Whenever a line in the data contains "ALORS", show that line.

(Transcribed page contents)
■ ■ ■ ■ ■

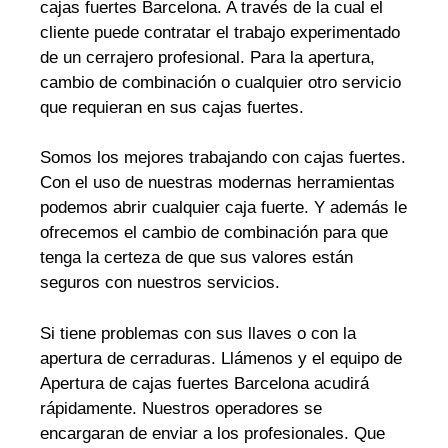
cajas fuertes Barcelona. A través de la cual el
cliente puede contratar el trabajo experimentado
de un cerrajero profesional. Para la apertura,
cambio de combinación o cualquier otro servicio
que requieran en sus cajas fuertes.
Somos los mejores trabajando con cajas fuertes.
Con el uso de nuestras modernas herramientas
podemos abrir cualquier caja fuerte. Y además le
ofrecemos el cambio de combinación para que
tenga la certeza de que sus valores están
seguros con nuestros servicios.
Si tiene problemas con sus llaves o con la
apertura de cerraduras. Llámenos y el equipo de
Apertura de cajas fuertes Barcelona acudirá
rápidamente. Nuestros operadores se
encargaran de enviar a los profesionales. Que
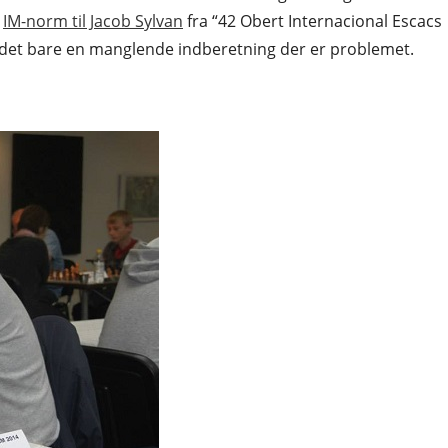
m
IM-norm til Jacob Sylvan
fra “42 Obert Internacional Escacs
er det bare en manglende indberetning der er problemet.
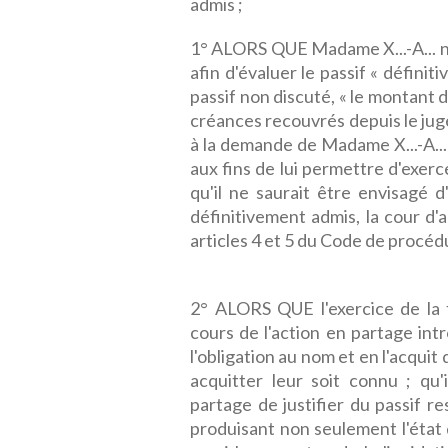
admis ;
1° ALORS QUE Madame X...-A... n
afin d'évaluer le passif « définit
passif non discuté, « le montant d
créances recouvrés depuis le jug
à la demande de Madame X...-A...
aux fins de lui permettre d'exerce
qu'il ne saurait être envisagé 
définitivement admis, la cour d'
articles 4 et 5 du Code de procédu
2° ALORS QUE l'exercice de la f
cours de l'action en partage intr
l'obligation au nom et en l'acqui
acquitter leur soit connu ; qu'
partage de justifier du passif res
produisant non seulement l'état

■ ■ ■ ■ ■

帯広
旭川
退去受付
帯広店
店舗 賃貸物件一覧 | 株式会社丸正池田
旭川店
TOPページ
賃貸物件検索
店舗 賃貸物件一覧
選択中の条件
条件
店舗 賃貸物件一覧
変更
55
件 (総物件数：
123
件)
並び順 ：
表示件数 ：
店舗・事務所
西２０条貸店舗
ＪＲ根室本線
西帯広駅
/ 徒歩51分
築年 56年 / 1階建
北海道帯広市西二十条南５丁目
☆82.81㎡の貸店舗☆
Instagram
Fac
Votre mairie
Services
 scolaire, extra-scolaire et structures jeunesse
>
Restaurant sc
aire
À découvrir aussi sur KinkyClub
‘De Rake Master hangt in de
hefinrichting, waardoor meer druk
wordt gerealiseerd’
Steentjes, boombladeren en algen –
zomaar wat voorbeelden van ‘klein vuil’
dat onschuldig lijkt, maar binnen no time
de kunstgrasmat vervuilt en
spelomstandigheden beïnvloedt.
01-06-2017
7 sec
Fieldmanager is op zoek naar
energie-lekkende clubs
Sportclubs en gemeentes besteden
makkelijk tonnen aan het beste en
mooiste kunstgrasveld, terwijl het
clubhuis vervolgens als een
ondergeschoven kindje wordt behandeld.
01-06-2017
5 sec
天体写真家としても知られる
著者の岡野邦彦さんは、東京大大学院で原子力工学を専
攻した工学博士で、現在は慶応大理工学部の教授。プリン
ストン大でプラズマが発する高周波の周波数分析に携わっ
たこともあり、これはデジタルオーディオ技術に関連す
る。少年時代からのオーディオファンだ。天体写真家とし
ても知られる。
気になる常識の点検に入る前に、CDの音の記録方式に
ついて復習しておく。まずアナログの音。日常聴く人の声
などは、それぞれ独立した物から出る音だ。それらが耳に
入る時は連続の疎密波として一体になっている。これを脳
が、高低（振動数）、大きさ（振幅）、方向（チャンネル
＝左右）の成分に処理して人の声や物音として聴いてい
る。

■ ■ ■ ■ ■

_Output for this exercise_
1° ALORS QUE Madame X...-A... n
2° ALORS QUE l'exercice de la f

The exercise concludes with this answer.